Part 10

1.5K 52 7
                                    

Ibu bangkit mengambil pakaian hendak mandi saat Irwan dan Alea datang mengantar undangan rapat pembentukan panitia ramadan untuk Adam.

"Assalamualaikum."

Hening.

Alea dan Irwan mengucapkan salam hingga beberapa kali. Namun, tak ada jawaban dari dalam.

BRAAAKKK!!!

Terdengar suara gaduh dari kamar. Irwan dan Alea saling pandang, lalu memutuskan untuk masuk.

"Astagfirullahaladzim."

Mereka mendapati Ibu Adam sudah tergeletak di lantai dengan mata terpejam. Sepertinya beliau berusaha berpegangan pada kipas angin agar tak jatuh. Namun, naas kipas angin itu malah ambruk menimpa tubuhnya.

Irwan dan Alea berusaha memindahkan tubuh Ibu ke atas tempat tidur. Matanya terbuka dan mengucapkan sebuah nama.

"Adam ... mana Adam, Nak?"

Irwan dan Alea saling pandang. Memang beberapa hari ini mereka tidak melihat Adam di sekitar rumah. Mendengar ibu Adam berbicara sedikit cadel, Irwan khawatir lalu berinisiatif untuk membawanya ke rumah sakit.

"Bu, kita ke rumah sakit aja, ya?"

Ibu menggeleng pelan. "Ibu mau mandi."

Irwan tidak menggubris kata-kata Ibu. Dia lalu keluar meminta bantuan anak kos di sebelah rumah Adam.

Lingkungan rumahnya memang dekat dengan kampus, sehingga tetangga sekitar memanfaatkan beberapa kamar untuk dijadikan kos-kosan. Itulah sebabnya ibu Adam membuka warung nasi uduk di rumah.

Beberapa saat kemudian Irwan beserta beberapa anak kos masuk ke kamar. Ibu kemudian dibopong ke mobil Irwan. Alea mengunci rumah Adam. Namun, ketika hendak ikut ke dalam mobil, pemuda itu melarangnya.

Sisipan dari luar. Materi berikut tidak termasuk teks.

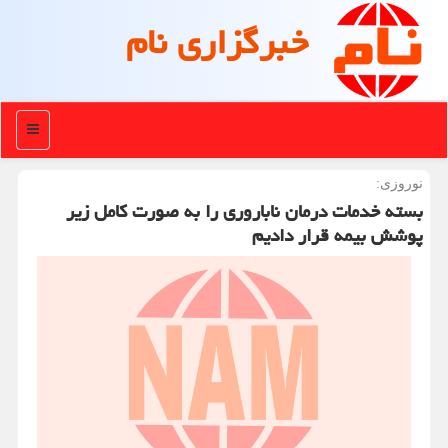
خبرگزاری نام
منو
نوروزی:
بسته خدمات درمان ناباروری را به صورت كامل زیر
پوشش بیمه قرار دادیم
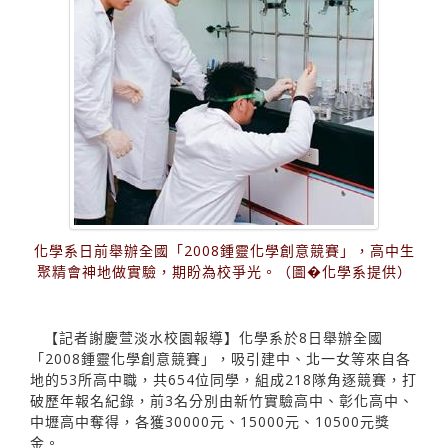
化學系日前舉辦全國「2008鍾靈化學創意競賽」，高中生
聚精會神地做實驗，期盼為校爭光。（圖�化學系提供）
【記者謝慶萱淡水校園報導】化學系於8日舉辦全國
「2008鍾靈化學創意競賽」，吸引建中、北一女等來自各
地的53所高中職，共654位同學，組成218隊角逐競賽，打
破歷年報名紀錄，前3名分別由新竹實驗高中、彰化高中、
中壢高中奪得，各獲30000元、15000元、10500元獎
金。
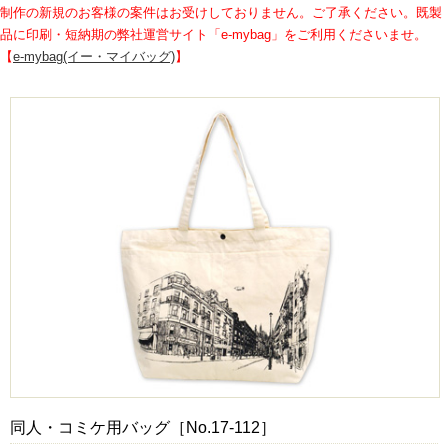
制作の新規のお客様の案件はお受けしておりません。ご了承ください。既製
品に印刷・短納期の弊社運営サイト「e-mybag」をご利用くださいませ。
【
e-mybag(イー・マイバッグ)
】
同人・コミケ用バッグ［No.17-112］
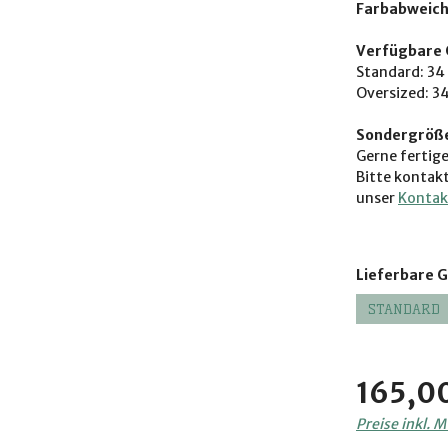
Farbabweic
Verfügbare 
Standard: 34 
Oversized: 34
Sondergröß
Gerne fertige
Bitte ko
ntakt
unser
Kontak
Lieferbare 
STANDARD
Regulärer Pre
165,0
Preise inkl. 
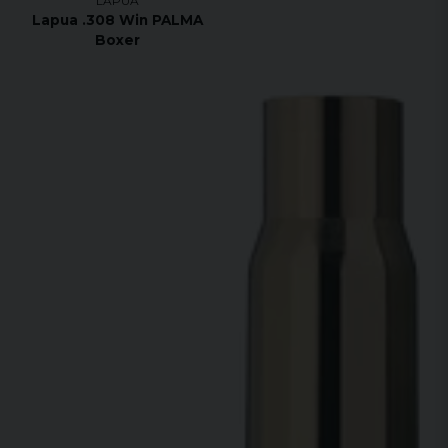
LAPUA
Lapua .308 Win PALMA
Boxer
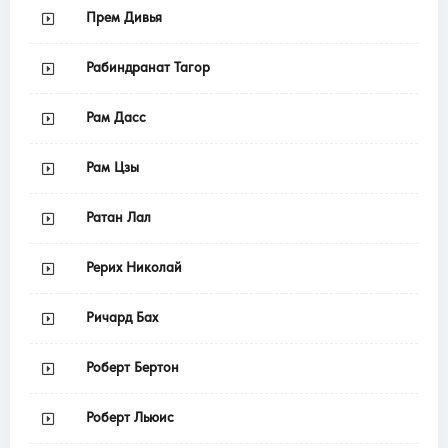
Прем Дивья
Рабиндранат Тагор
Рам Дасс
Рам Цзы
Ратан Лал
Рерих Николай
Ричард Бах
Роберт Бертон
Роберт Льюис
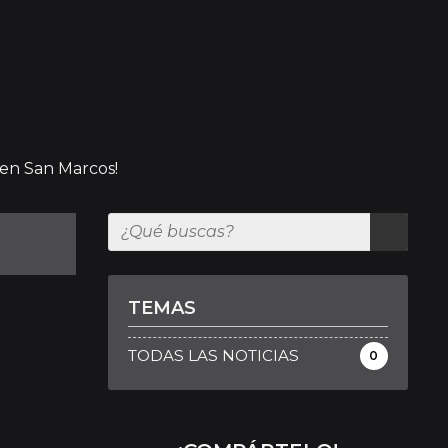
 en San Marcos!
TEMAS
TODAS LAS NOTICIAS
0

"Al, kamu di sini aja. Tolong kabari Adam kalau ibunya sakit. Suruh dia pulang," kata Irwan sebelum bergegas masuk ke mobil.

Alea hanya menjawab dengan anggukkan.

Perasaan cemas menggelayuti hati Irwan, rumah sakit yang hanya berjarak dua kilometer terasa jauh baginya. Sesampainya di rumah sakit, Ibu dibawa ke UGD menggunakan brankar, selang infus segera di pasang ke tubuhnya.

"Mas, mohon tanda tangani ini dulu," pinta suster seraya menyerahkan formulir tes laboratorium kepada Irwan.

Dalam kondisi sakit, Ibu masih saja memanggil nama Adam. "Adam dimana, Nak?"

Irwan mendekatkan badan ke Ibu Adam, supaya suara beliau lebih terdengar.

"Sebentar lagi Adam ke sini, Bu?" ucap Irwan menenangkan. Dia merogoh gawai dari saku celana, lalu berjalan menjauhi wanita itu.

"Assalamualaikum, Al. Gimana? Adam udah kamu hubungi?"

"Waalaikumsalam. Aku telepon berkali-kali nggak diangkat sama dia," ucap Alea di ujung telepon.

"Ya udah, coba kamu whatsapp deh. Ibunya nanyain terus."

"Udah, tapi dia belum baca, Ir."

"Emm ... ya udah kalau gitu kabari aku, ya, kalau Adam udah balas."

"Iya, Ir. Nanti aku kabari."

"Assalamualaikum."

"Waalaikumsalam."

Beberapa jam kemudian dokter datang memeriksa. Laki-laki berpakaian serba putih itu meletakkan stetoskop di dada Ibu. Setelah itu seorang suster membantunya memeriksa tekanan darah beliau.

"Gimana, Dok?" tanya Irwan.

"Hasil tesnya sudah keluar, Bu Khadijah mengalami penyempitan pembuluh darah di otak dan jantung, untung segera di bawa ke rumah sakit. Jika tidak, akibatnya bisa fatal. Lalu untuk keluhan BAB-nya, beliau menderita asam lambung akut. Lambungnya terluka, fesesnya menghitam karena pendarahan yang terjadi di dalam lambung. Sementara beliau hanya boleh makan bubur dulu."